After their GCSEs, 94% of children go onto education, employment or training and stay there for at least six months.
For those excluded from school and educated in alternative provision (AP), that figure drops to 54%.
That’s one in 20 children falling through the gaps from mainstream, compared to almost one in two from AP.
With so much time spent out of school due to COVID-19, and with GCSE grades based on estimates, not results, there’s a real worry the prospects for excluded children will be much, much worse next year.
Two proposals that the Centre for Social Justice is examining are:
First: additional funds for AP schools to help students transition into college, sixth form or training. That money could help with catch-up tutoring, student mentoring or mental health support, for example – the AP school should be allowed to decide what is appropriate for each student.
Second: an extraordinary year 12 fund for children from AP without a destination in September.
Obviously AP schools will want to do everything they can to support students to transition into a positive destination. But there are always some students that fail to get a place, and there is a risk that with students out of the habit of learning and apprenticeship and job opportunities depressed, that cohort will swell under the impact of COVID-19.
An emergency year 12 fund could be made available for AP schools to apply to, for students who, despite all efforts, have no destination come September. AP schools could support those students for an additional year to sit their GCSEs and other level 2 exams and re-apply to college, sixth form, traineeships or apprenticeships. These students would effectively be re-doing year 11. AP schools, who already know the students, are also well-placed to provide the relational support that many will need to re-engage with learning.

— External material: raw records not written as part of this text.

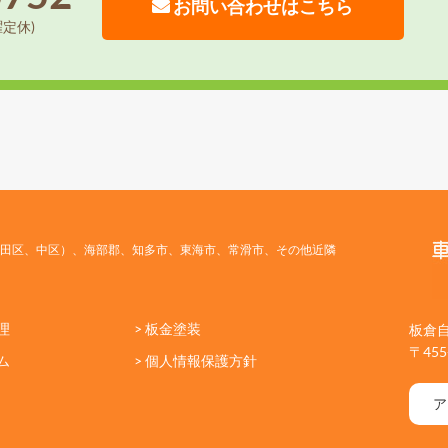
お問い合わせはこちら
曜定休)
田区、中区）、海部郡、知多市、東海市、常滑市、その他近隣
理
> 板金塗装
板倉
〒45
ム
> 個人情報保護方針
ア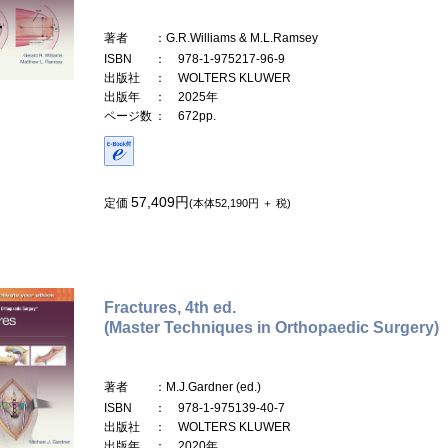
著者
：G.R.Williams & M.L.Ramsey
ISBN
： 978-1-975217-96-9
出版社
： WOLTERS KLUWER
出版年
： 2025年
ページ数
： 672pp.
57,409円
定価
(本体52,190円 ＋ 税)
Fractures, 4th ed.
(Master Techniques in Orthopaedic Surgery)
著者
：M.J.Gardner (ed.)
ISBN
： 978-1-975139-40-7
出版社
： WOLTERS KLUWER
出版年
： 2020年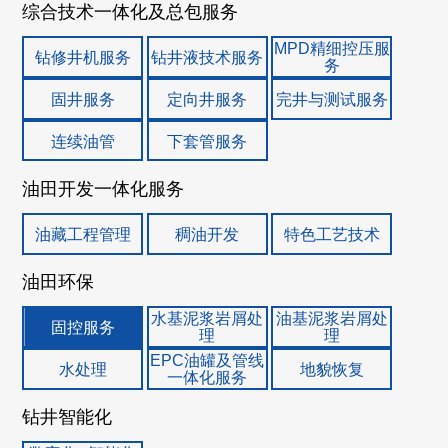
综合技术一体化及总包服务
MPD精细控压服
钻修井机服务
钻井液技术服务
务
固井服务
定向井服务
完井与测试服务
连续油管
下套管服务
油田开发一体化服务
油藏工程管理
稠油开发
特色工艺技术
油田环保
水基泥浆岩屑处
油基泥浆岩屑处
固控服务
理
理
EPC油罐及管线
水处理
地貌恢复
一体化服务
钻井智能化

Some AP schools already offer post-16 provision but they do not get funded at the pre-16 AP rate but at the standard 16-19 rate, similar to school sixth-forms and FE colleges.
For those AP schools with a sixth form, rather than students re-doing year 11, students could potentially enter their year 12 curriculum directly. In this case, the additional funding would support any academic catch-up and mental health support that is required.

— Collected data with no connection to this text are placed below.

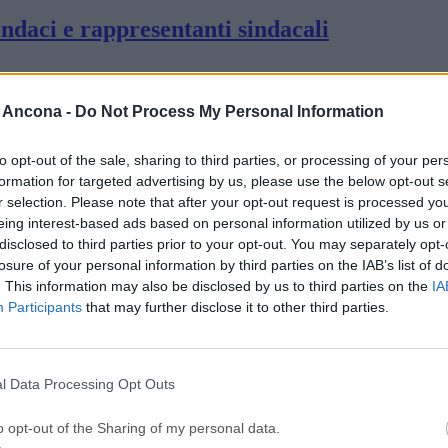
ndaci e rappresentanti sindacali
 il primo cittadino di Fabriano incontra sin
 Ancona -
Do Not Process My Personal Information
to opt-out of the sale, sharing to third parties, or processing of your per
o il tavolo al Mise e il conflitto ucraino v
formation for targeted advertising by us, please use the below opt-out s
r selection. Please note that after your opt-out request is processed y
eing interest-based ads based on personal information utilized by us or
disclosed to third parties prior to your opt-out. You may separately opt-
Silvestri presentano interrogazione alla C
losure of your personal information by third parties on the IAB’s list of
. This information may also be disclosed by us to third parties on the
IA
Participants
that may further disclose it to other third parties.
 presidio sindacale sotto la Prefettura
l Data Processing Opt Outs
kistan ad Arcelik: i sindacati chiedono inco
o opt-out of the Sharing of my personal data.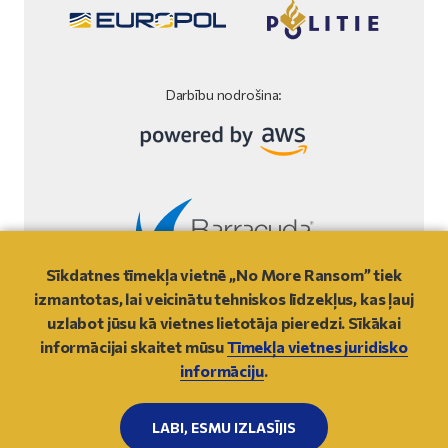
Darbību nodrošina:
Sīkdatnes tīmekļa vietnē „No More Ransom” tiek
Tīmekļa vietnes juridiskā informācija
izmantotas, lai veicinātu tehniskos līdzekļus, kas ļauj
uzlabot jūsu kā vietnes lietotāja pieredzi. Sīkākai
© 2021
- NO MORE RANSOM
informācijai skaitet mūsu
Tīmekļa vietnes juridisko
informāciju
.
UZ AUGŠU
LABI, ESMU IZLASĪJIS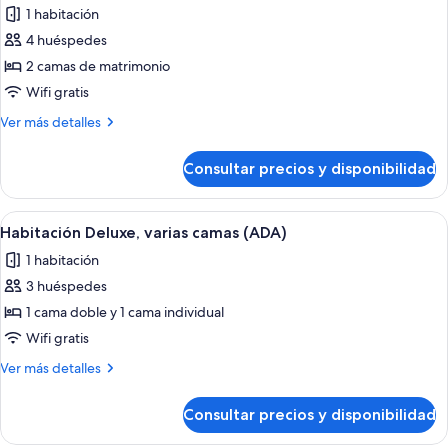
de
1 habitación
matrimonio
las
4 huéspedes
fotos
de
2 camas de matrimonio
Habitación
Wifi gratis
estándar,
Más
Ver más detalles
2
detalles
camas
de
Consultar precios y disponibilidad
Habitación
de
estándar,
matrimonio
2
Abrir
Habitación de hotel con dos camas, ca
2
camas
Habitación Deluxe, varias camas (ADA)
todas
de
1 habitación
matrimonio
las
3 huéspedes
fotos
de
1 cama doble y 1 cama individual
Habitación
Wifi gratis
Deluxe,
Más
Ver más detalles
varias
detalles
camas
de
Consultar precios y disponibilidad
Habitación
(ADA)
Deluxe,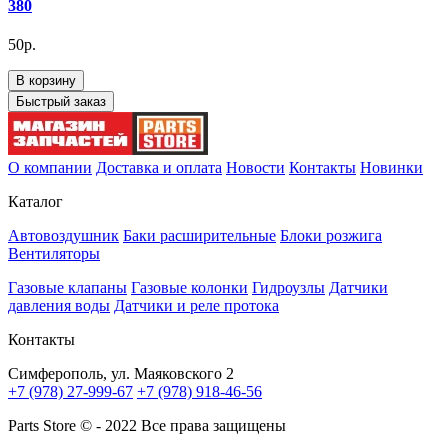
380
50р.
В корзину
Быстрый заказ
О компании
Доставка и оплата
Новости
Контакты
Новинки
Каталог
Автовоздушник
Баки расширительные
Блоки розжига
Вентиляторы
Газовые клапаны
Газовые колонки
Гидроузлы
Датчики
давления воды
Датчики и реле протока
Контакты
Симферополь, ул. Маяковского 2
+7 (978) 27-999-67
+7 (978) 918-46-56
Parts Store © - 2022 Все права защищены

Last year approximately 12,000 pupils ended their year 11 in AP. Assuming similar figures, a transition fund of £1000 per student would cost £12m.
An extraordinary fund for up to one quarter of those students to spend an additional year in AP – funded at the average rate for an AP place – would cost £54m.
Both schemes offered together would cost a maximum of £63m nationwide.
Some forward-thinking councils already fund post-16 AP beyond the standard 16-19 rate. Hammersmith and Fulham local authority supports students at the Bridge AP Academy to study for the highly academic International Baccalaureate diploma programme. While only 4% of excluded pupils nationwide pass their English and maths GCSE, ambitious programmes like this show that with the right level of funding and support, excluded pupils can achieve excellent academic qualifications that allow them to progress successfully to their next phase of education.
Rather than allow more vulnerable children to drop out of education, the government would be applauded for grasping this opportunity to invest in the future of our young people and our country, and supporting excluded children to stay in education.